One thing I’ve learned by working in affluent communities is that just because there is wealth does not men there isn’t also need. That need, more often than not, though, is hidden. Hidden by manicured lawns and nails and designer everything from dogs to jeans to births.
And so you have to go looking for it. But if you look, you will find it. Unmet need of all sorts, burdening the people who live an move in your very town.
I believe that giving just one day to serve in your community can greatly aid the search.
Is one day going to change the world? No. Is one day going to change your life? Probably not.
But in one day, you can learn a ton about a community. I’ve only spent one night on Skid Row, but it changed my entire understanding of the homeless community there. I’ve only gone on one tour of Homeboy Industries, but my understanding of gang intervention is totally different than it used to be. One day can shape you in a permanent way. Which is sort of close to changing your life.
If deep justice is a lifestyle, it is expressed at least in part by sacrificing our time on behalf of others, not only, or even necessarily, to help them, but to learn from and about them.

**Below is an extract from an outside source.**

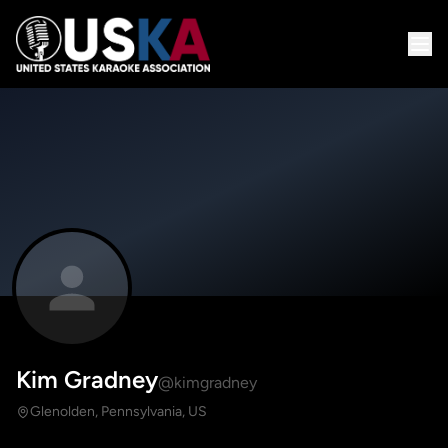
Kim Gradney
@kimgradney
Glenolden, Pennsylvania, US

Today our school held its annual day of service. Service is one of our core values as a university community, and this event kicks off the year with tangible expression thereof. Half our undergrad population serve that morning, logging almost 6,000 hours beyond the walls of our beachy little bubble.
We bring in over 65 partners for the event who do everything from garden to host after school programs to care for women leaving violent relationships. Some are literally walking distance from our campus, while others are an hour away. And each year I listen to students return from just one day, ask each other, ‘So where did you go?’ and proceed to explain one need and one effort at a solution in our community.
Just one day begins uncovering what is hidden. And if that happens in Malibu, I believe it would happen anywhere.